UK Politics

Fresh push for all-black Labour shortlists

Cecile Wright
Image caption Cecile Wright says all-black shortlists should be introduced as a temporary measure

Ed Miliband is facing demands to impose "all black" shortlists for the selection of Labour candidates in certain constituencies.

Labour Black Network launched a "manifesto for change" at the Labour conference in Manchester.

It wants "action to right the wrong of poor representation of black members".

Labour says it has the "best record" for recruiting black and ethnic minority candidates but accepts there is more to do.

Labour MP and London mayoral candidate David Lammy and frontbencher Diane Abbott have both thrown their weight behind the campaign for all-black shortlists and the Labour Black Network's manifesto, which was launched at a conference fringe event.

All-women shortlists

If parliament reflected the diversity of the British population there would be 36 Black MPs, the Labour Black Network says, but there are currently just nine. Five of them are Labour MPs, a number that has barely increased since the late 1980s when the first black MPs took their seats in the Commons.

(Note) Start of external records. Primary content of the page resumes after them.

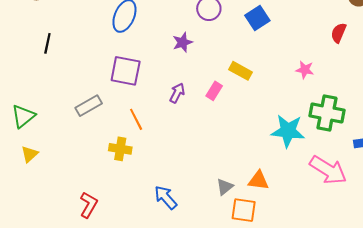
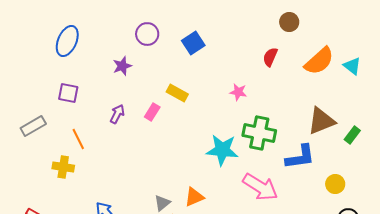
purple square: (126, 71) -> (68, 93), size x0.7
orange triangle: (258, 181) -> (194, 197), turned -30

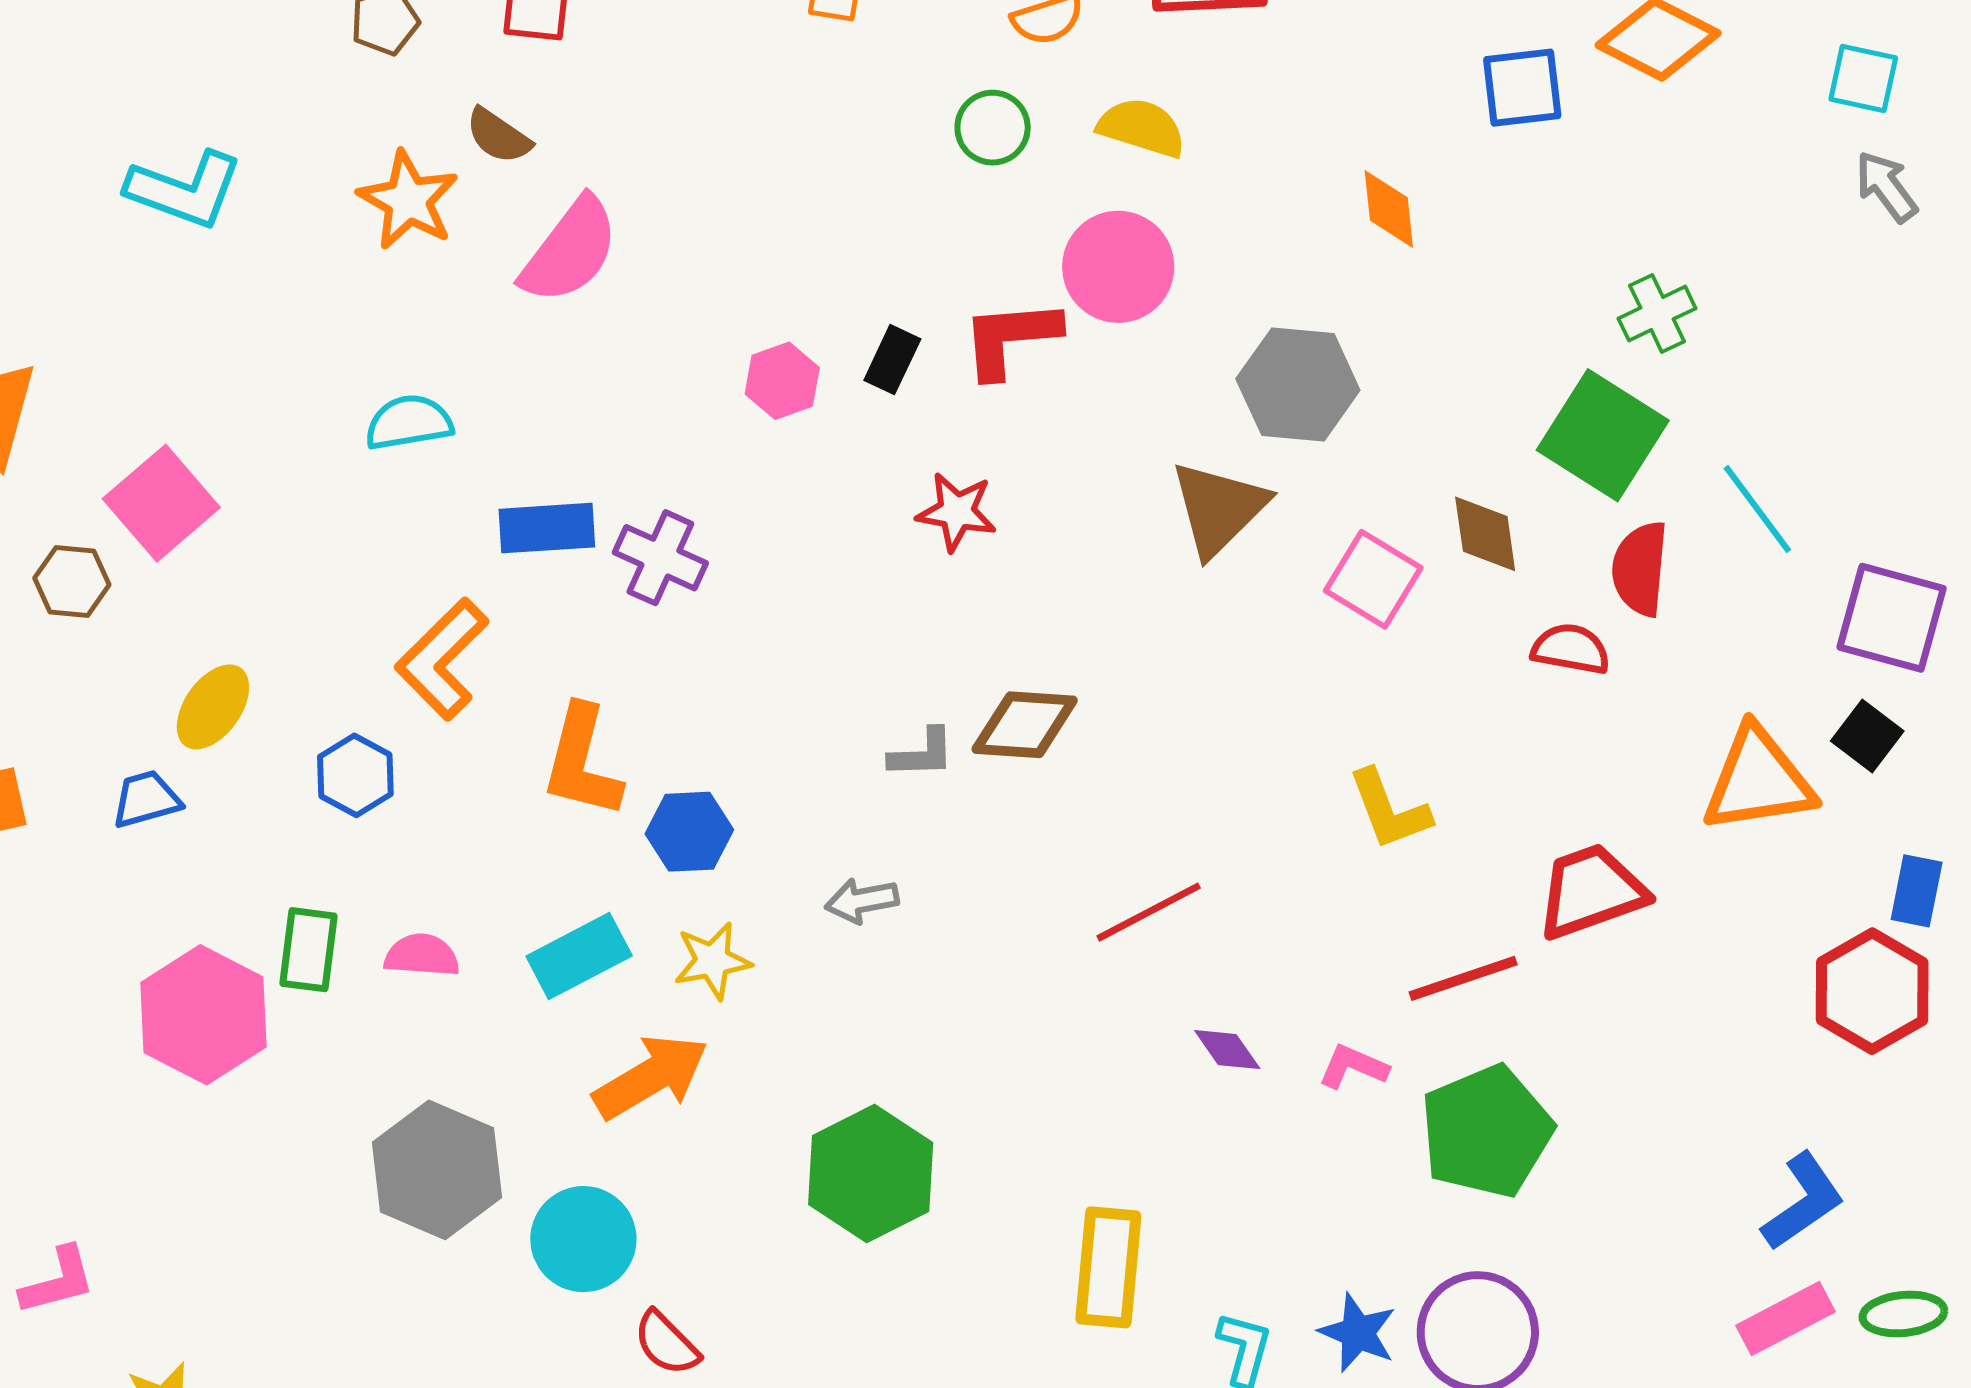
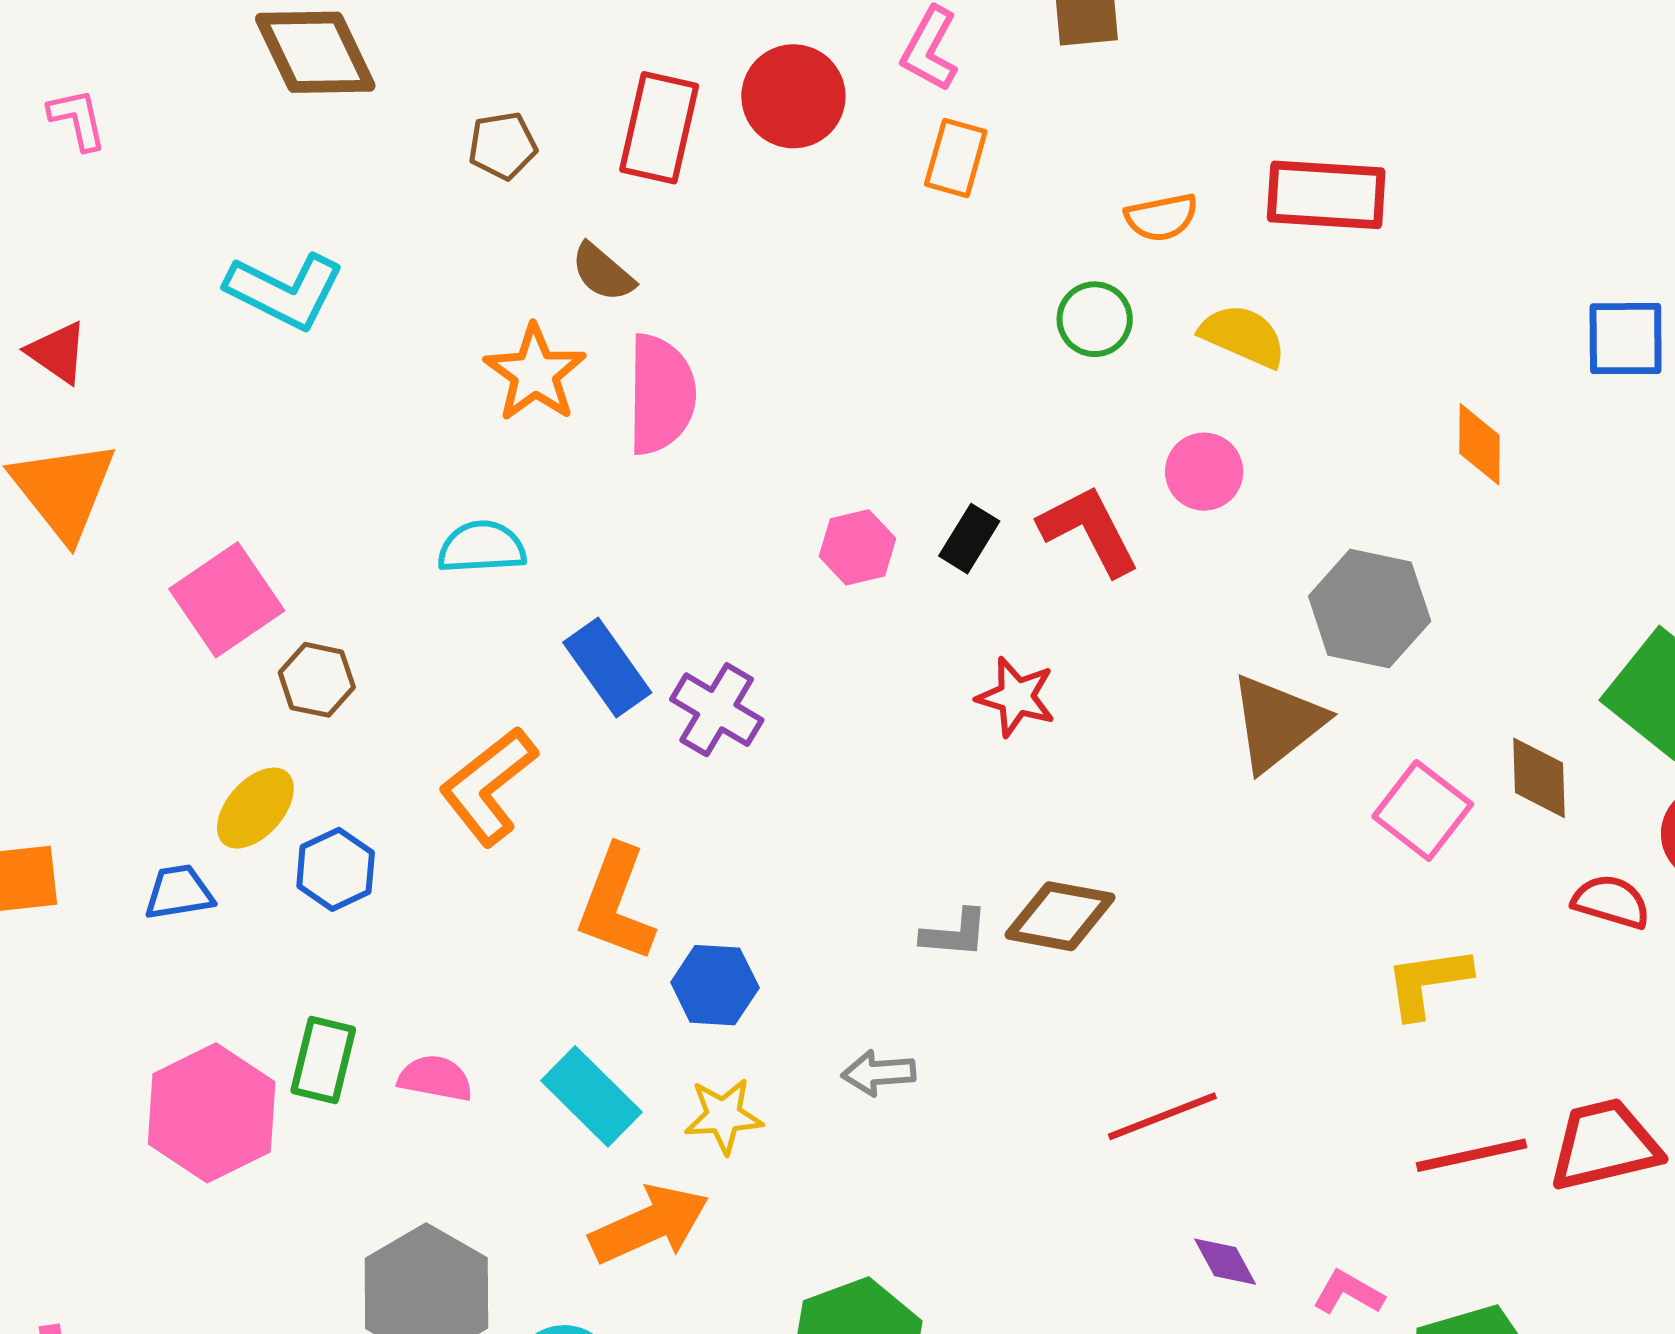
orange star: (408, 200) -> (535, 373), moved
pink semicircle: (570, 251) -> (661, 394), turned -43
pink circle: (1118, 267) -> (1204, 472), size x0.7
red L-shape: (1010, 338) -> (1089, 530), turned 61
blue rectangle: (547, 528) -> (607, 667), turned 52
brown hexagon: (72, 581) -> (317, 680), moved
blue hexagon: (355, 775) -> (336, 869), moved
yellow L-shape: (1389, 810) -> (1428, 982), moved, turned 96
cyan rectangle: (579, 956) -> (591, 1096), turned 66
red line: (1463, 978) -> (1472, 1155), moved

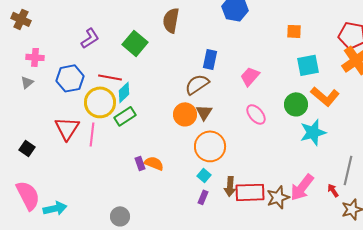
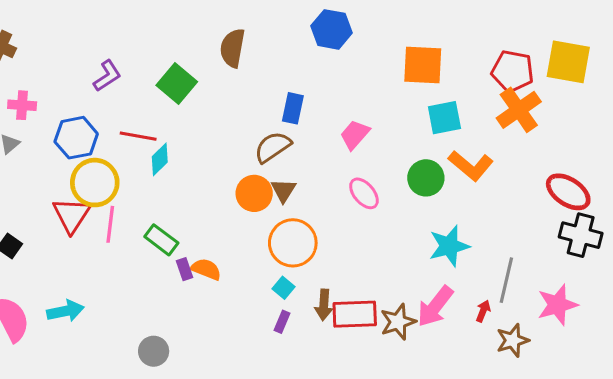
orange square: (294, 31) -> (423, 65), size x1.8
yellow circle: (100, 102) -> (95, 183), moved
green rectangle: (125, 116) -> (161, 240), moved, turned 70
cyan star: (313, 132) -> (449, 246), moved
red arrow: (333, 190) -> (483, 311), turned 56
cyan arrow: (55, 208) -> (65, 311), moved

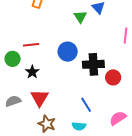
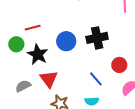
blue circle: (68, 52) -> (66, 41), moved
black star: (32, 72) -> (38, 54), size x1.5
red circle: (113, 77) -> (119, 65), moved

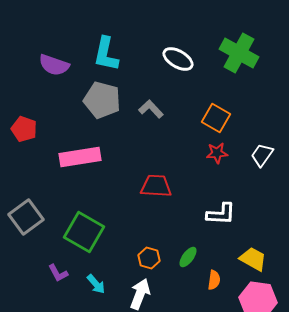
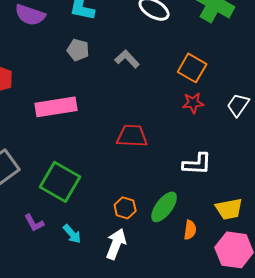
gray pentagon: (102, 100) -> (78, 50), size x0.6
green ellipse: (188, 257) -> (164, 207), size x1.5
yellow trapezoid: (253, 259) -> (229, 209), turned 140

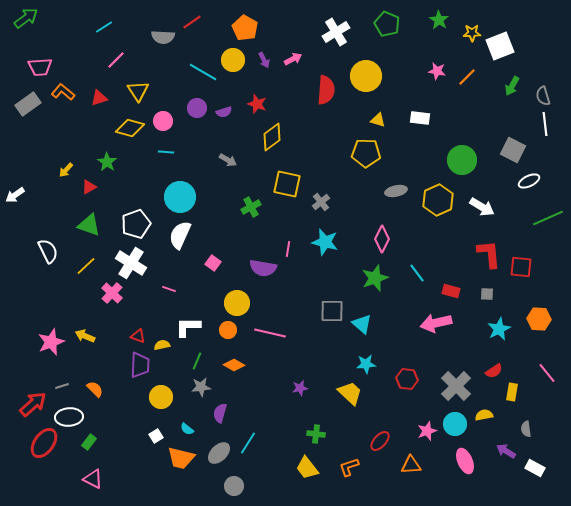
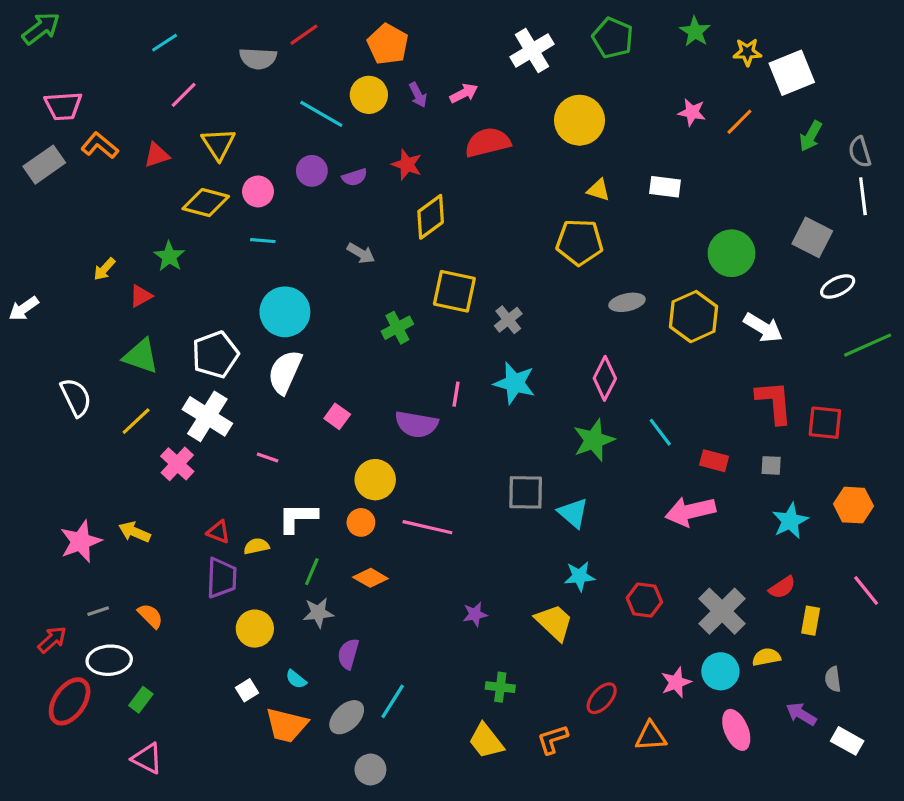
red semicircle: (326, 90) -> (488, 142), moved, turned -108
red arrow: (33, 404) -> (52, 640), size x0.7

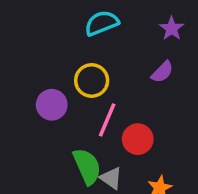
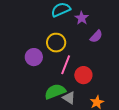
purple star: (172, 28) -> (82, 18), moved
green semicircle: (87, 166) -> (55, 92), turned -85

Campaigners have been calling for all-black shortlists in certain constituencies for years, but the idea has always been rejected by the Labour leadership.

Labour Black Network founder member, Professor Cecile Wright, said: "It would seem that over the decades things have not progressed as we would like them to.

"The selection process currently works against the interests of certain groups. We know it worked against the interests of women - hence the all-women shortlist as a mechanism to improve gender representation.

"We need a similar mechanism to improve the representation in terms of ethnicity and diversity. Particularly with respect to the African and Caribbean community."

She said "all black shortlists" should be introduced as "a temporary measure in the same way in which we have all-women shortlists as a way of correcting the imbalance that currently exists".

Financial barriers

The Labour Black Network was set up in March this year in response to the Collins review into the the Labour Party's internal structures.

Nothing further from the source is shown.